Bruce Blonigen on Gender and Trade Policy

Bruce Blonigen talked about gender and trade policy last week. Photo by Sarah Ruiz.

By Siyuan Du
dusiyuan@grinnell.edu

Bruce Blonigen, Philip H. Knight Professor of Social Science at the University of Oregon, gave a talk entitled “Gender and Trade Policy” on Tuesday, Feb. 28. He discussed trade policies and the impact of gender on different views of trade policies, both among the general population and among legislators in the U.S.

Blongien discussed how gender is a factor in terms of how the individual views trade policy.

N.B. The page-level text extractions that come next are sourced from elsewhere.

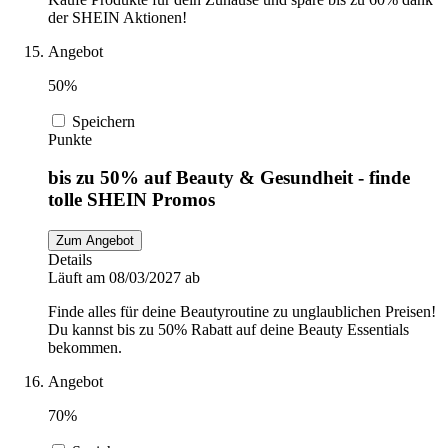
der SHEIN Aktionen!
Angebot
50%
Speichern
Punkte
bis zu 50% auf Beauty & Gesundheit - finde
tolle SHEIN Promos
Zum Angebot
Details
Läuft am 08/03/2027 ab
Finde alles für deine Beautyroutine zu unglaublichen Preisen!
Du kannst bis zu 50% Rabatt auf deine Beauty Essentials
bekommen.
Angebot
70%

“The basis of the talk today is how do people decide how they feel about trade policy … It turns out that there’s much we don’t know why certain characteristics affect trade policies, and what I found is that gender is a really big impact,” he said. “Controlling all the other things, when two people have the same education level, same income level, [are affiliated with the] same political party, live in the same location and they are both head of households, the data would say that if it’s a woman versus a man and all those characters are the same, if gender is different, there is a very big difference in the likelihood of what they will say [about trade policy].”

According to a model provided by economist Dani Rodrik, both individual preferences and policy maker preferences will ultimately affect the outcome of trade policies. Blonigen talked about the preferences of both women in the general public and the woman legislators in his lecture.

“There is a really surprising role of gender here, and [the difference] is big,” Blonigen said, presenting data from a survey. “Women will be more likely to support limiting trade by 10 percentage points.”

He explained the gender differences from a behavioral approach, arguing that women are less likely to choose risky options, as well as less likely to be overconfident and to choose competition.

Blonigen also provided another hypothesis, though it is supported by limited literature. “I do think that there is a working hypothesis that women care more about equity than efficiency,” he said.

For women legislators, it turned out that there are no gender preferences on votes concerning international trade, according to the research he is doing for a paper.

“That means the median voter model wins, although part of it might be that, especially in times early on in our sample, there were very few women legislators, and still, they are in minority by quite a bit,” Blonigen said. “So you wonder if the type of women that run for elections like competition, and maybe they are not like average women in the public population.”